BEGIN AVAILABLE DATA
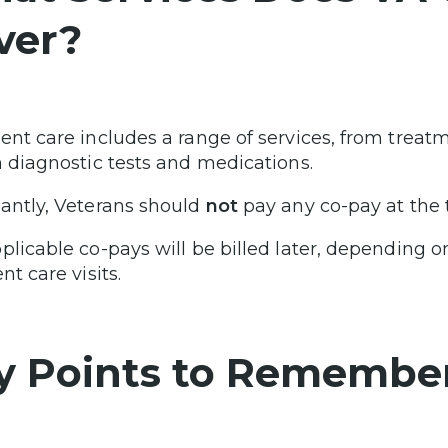
ver?
ent care includes a range of services, from treatm
n diagnostic tests and medications.
antly, Veterans should
not
pay any co-pay at the ti
plicable co-pays will be billed later, depending o
nt care visits.
y Points to Remembe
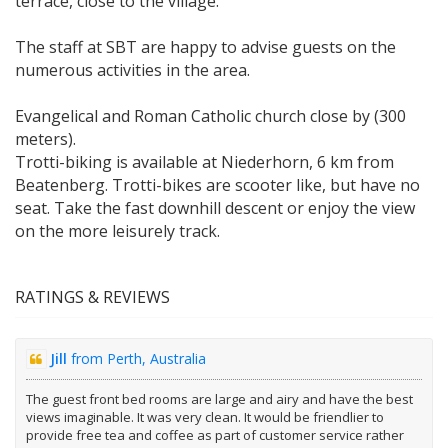
terrace, close to the village.
The staff at SBT are happy to advise guests on the
numerous activities in the area.
Evangelical and Roman Catholic church close by (300
meters).
Trotti-biking is available at Niederhorn, 6 km from
Beatenberg. Trotti-bikes are scooter like, but have no
seat. Take the fast downhill descent or enjoy the view
on the more leisurely track.
RATINGS & REVIEWS
Jill
from Perth, Australia
The guest front bed rooms are large and airy and have the best
views imaginable. It was very clean. It would be friendlier to
provide free tea and coffee as part of customer service rather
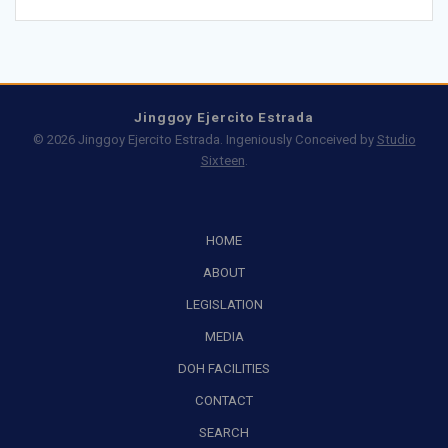
Jinggoy Ejercito Estrada
© 2026 Jinggoy Ejercito Estrada. Ingeniously Conceived by
Studio
Sixteen
.
HOME
ABOUT
LEGISLATION
MEDIA
DOH FACILITIES
CONTACT
SEARCH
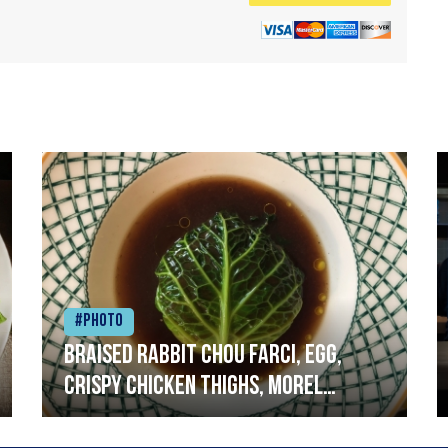
#Photo
Braised rabbit Chou farci, egg,
crispy chicken thighs, morel
mushrooms,wholegrain mustard,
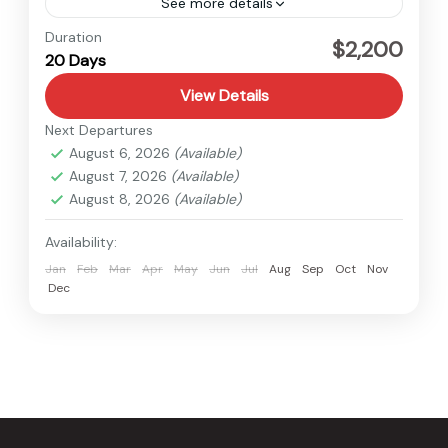
See more details
Nepal
Duration
$2,200
20 Days
Hard
View Details
Next Departures
August 6, 2026
(Available)
August 7, 2026
(Available)
August 8, 2026
(Available)
Availability:
Jan
Feb
Mar
Apr
May
Jun
Jul
Aug
Sep
Oct
Nov
Dec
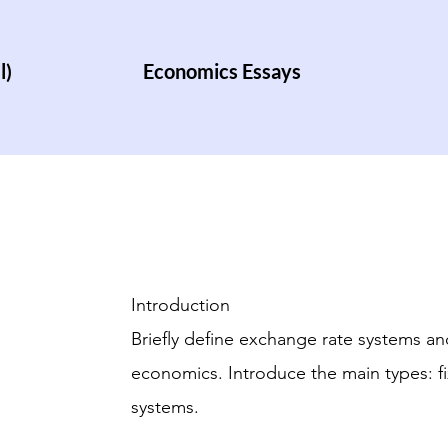
l)
Economics Essays
Introduction
Briefly define exchange rate systems and
economics. Introduce the main types: fi
systems.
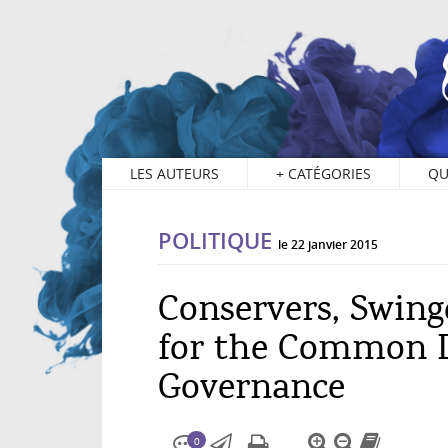
0
LES AUTEURS
+
CATÉGORIES
QU
POLITIQUE
le 22 janvier 2015
Conservers, Swing
for the Common 
Governance
0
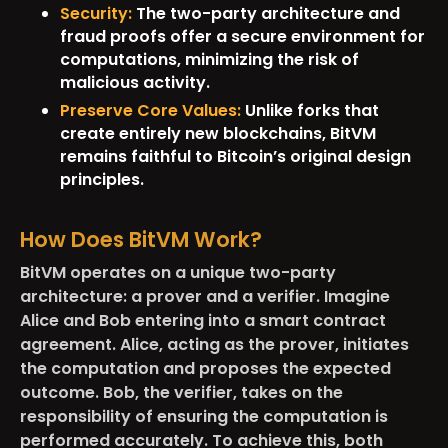
Security:
The two-party architecture and
fraud proofs offer a secure environment for
computations, minimizing the risk of
malicious activity.
Preserve Core Values:
Unlike forks that
create entirely new blockchains, BitVM
remains faithful to Bitcoin’s original design
principles.
How Does BitVM Work?
BitVM operates on a unique two-party
architecture: a prover and a verifier. Imagine
Alice and Bob entering into a smart contract
agreement. Alice, acting as the prover, initiates
the computation and proposes the expected
outcome. Bob, the verifier, takes on the
responsibility of ensuring the computation is
performed accurately. To achieve this, both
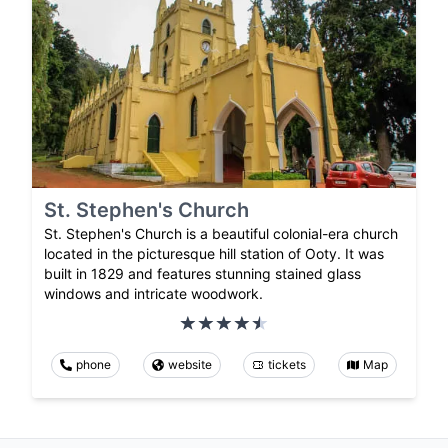
St. Stephen's Church
St. Stephen's Church is a beautiful colonial-era church
located in the picturesque hill station of Ooty. It was
built in 1829 and features stunning stained glass
windows and intricate woodwork.
phone
website
tickets
Map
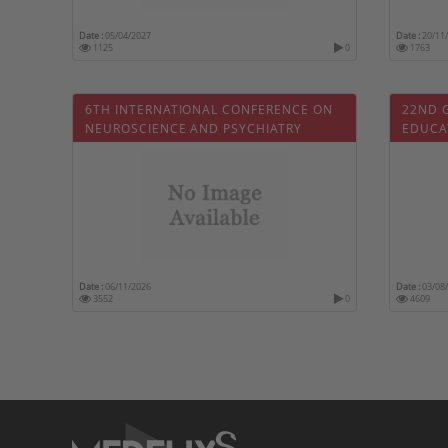
Date :
05/04/2027
Date :
20/11
1125
0
1763
6TH INTERNATIONAL CONFERENCE ON
22ND 
NEUROSCIENCE AND PSYCHIATRY
EDUCA
Date :
06/11/2026
Date :
03/08
3552
0
4609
END AVAILABLE DATA
- _YOUR INSTRUCTIONS_
Leaving the pictures out, set down all of the data again exactly.

- _WORKED SOLUTION_
ver?
ent care includes a range of services, from treatm
n diagnostic tests and medications.
antly, Veterans should
not
pay any co-pay at the ti
plicable co-pays will be billed later, depending o
nt care visits.
y Points to Remembe
terrace, close to the village.
The staff at SBT are happy to advise guests on the
numerous activities in the area.
Evangelical and Roman Catholic church close by (300
meters).
Trotti-biking is available at Niederhorn, 6 km from
Beatenberg. Trotti-bikes are scooter like, but have no
seat. Take the fast downhill descent or enjoy the view
on the more leisurely track.
RATINGS & REVIEWS
Jill
from Perth, Australia
The guest front bed rooms are large and airy and have the best
views imaginable. It was very clean. It would be friendlier to
provide free tea and coffee as part of customer service rather
Jinggoy Ejercito Estrada
© 2026 Jinggoy Ejercito Estrada. Ingeniously Conceived by
Studio
Sixteen
.
HOME
ABOUT
LEGISLATION
MEDIA
DOH FACILITIES
CONTACT
SEARCH
#Photo
Braised rabbit Chou farci, egg,
crispy chicken thighs, morel
mushrooms,wholegrain mustard,
See more details
Nepal
Duration
$2,200
20 Days
Hard
View Details
Next Departures
August 6, 2026
(Available)
August 7, 2026
(Available)
August 8, 2026
(Available)
Availability:
Jan
Feb
Mar
Apr
May
Jun
Jul
Aug
Sep
Oct
Nov
Dec
l)
Economics Essays
Introduction
Briefly define exchange rate systems and
economics. Introduce the main types: fi
systems.
0
LES AUTEURS
+
CATÉGORIES
QU
POLITIQUE
le 22 janvier 2015
Conservers, Swing
for the Common 
Governance
0
Security:
The two-party architecture and
fraud proofs offer a secure environment for
computations, minimizing the risk of
malicious activity.
Preserve Core Values:
Unlike forks that
create entirely new blockchains, BitVM
remains faithful to Bitcoin’s original design
principles.
How Does BitVM Work?
BitVM operates on a unique two-party
architecture: a prover and a verifier. Imagine
Alice and Bob entering into a smart contract
agreement. Alice, acting as the prover, initiates
the computation and proposes the expected
outcome. Bob, the verifier, takes on the
responsibility of ensuring the computation is
performed accurately. To achieve this, both
St. Stephen's Church
St. Stephen's Church is a beautiful colonial-era church
located in the picturesque hill station of Ooty. It was
built in 1829 and features stunning stained glass
windows and intricate woodwork.
phone
website
tickets
Map
Date :
05/04/2027
Date :
20/11
1125
0
1763
6TH INTERNATIONAL CONFERENCE ON
22ND 
NEUROSCIENCE AND PSYCHIATRY
EDUCA
Date :
06/11/2026
Date :
03/08
3552
0
4609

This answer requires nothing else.